Steve Coogan in Michael Winterbottom's Greed.
Steve Coogan in Michael Winterbottom's Greed.

Film review: Greed

by / Mar. 6, 2020 9pm EST

The film world needs more directors like Michael Winterbottom. Once upon a time it had them in spades, journeymen who worked on a regular basis making movies for the masses without pandering, who were able to provide both substance and entertainment. After a start in British television, Winterbottom has made 30 features in the past 25 years, and not a one of them would be a waste of your time to watch.
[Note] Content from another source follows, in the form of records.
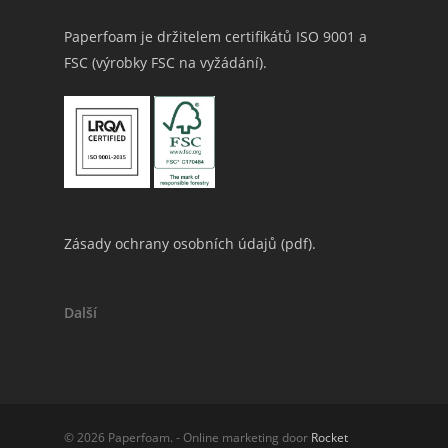
Paperfoam je držitelem certifikátů ISO 9001 a
FSC (výrobky FSC na vyžádání).
Zásady ochrany osobních údajů (
pdf
).
Další
© 2026 Paperfoam. - Online marketing door
Rocket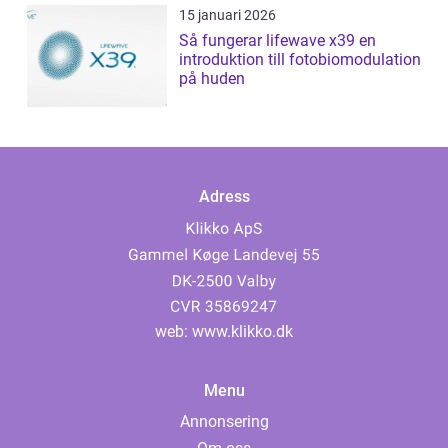
15 januari 2026
Så fungerar lifewave x39 en
introduktion till fotobiomodulation
på huden
Adress
web:
www.klikko.dk
Menu
Annonsering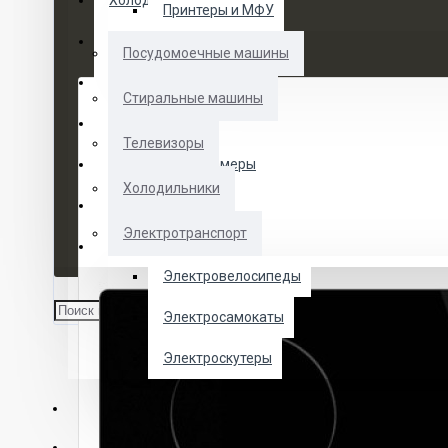
Холодильники
Принтеры и МФУ
Электротранспорт
Посудомоечные машины
Духовые шкафы
Стиральные машины
Кофемашины
Телевизоры
Морозильные камеры
Холодильники
Ноутбуки
Электротранспорт
Телевизоры
Электровелосипеды
Электросамокаты
Электроскутеры
О НАС
УСЛУГИ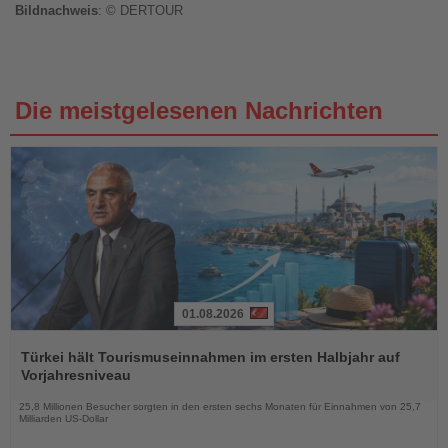
Bildnachweis
: © DERTOUR
Die meistgelesenen Nachrichten
01.08.2026
Lesen
Sie
Türkei hält Tourismuseinnahmen im ersten Halbjahr auf
die
Vorjahresniveau
Nachrichten
25,8 Millionen Besucher sorgten in den ersten sechs Monaten für Einnahmen von 25,7
Milliarden US-Dollar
He’s best known in the US for the three features adapted from the TV series The Trip, in which Steve Coogan and Rob Brydon hit the road reviewing restaurants and cracking each other up with celebrity impressions. (A fourth, The Trip to Greece, will be released later this year.) His 2012 Everyday, the story of an average family coping when the dad is sent to prison, was filmed over the course of five years with the same actors, beating Richard Linklater’s similar Boyhood to the screen by 2 years: it’s one of the most moving films I’ve seen in this century.
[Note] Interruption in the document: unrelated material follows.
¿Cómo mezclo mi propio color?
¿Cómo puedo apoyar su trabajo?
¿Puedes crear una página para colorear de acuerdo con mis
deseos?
Moving easily among genres, Winterbottom’s oeuvre has encompassed literary adaptations (Jude the Obscure, Jim Thompson’s The Killer Inside Me, Tristram Shandy) to documentaries (The Road to Guantanamo, The Shock Doctrine) and biopics of dodgy British celebrities (24 Hour Party People, The Look of Love).

Those last two sort of come together in Greed, in which Winterbottom’s frequent star Steve Coogan plays a character clearly based at least in part on British tycoon Sir Philip Green, with large dashes of Donald Trump. Sir Richard McCreadie—Rich to his friends or those pretending to be, Greedy McCreadie to the tabloids—is preparing to celebrate his 60th birthday with an elaborate party on the Greek island of Mykonos. Along for the ride is Peep Show’s David Mitchell as a journalist who has been hired to write a biography, giving the film an excuse to dip into McCreadie’s shady career.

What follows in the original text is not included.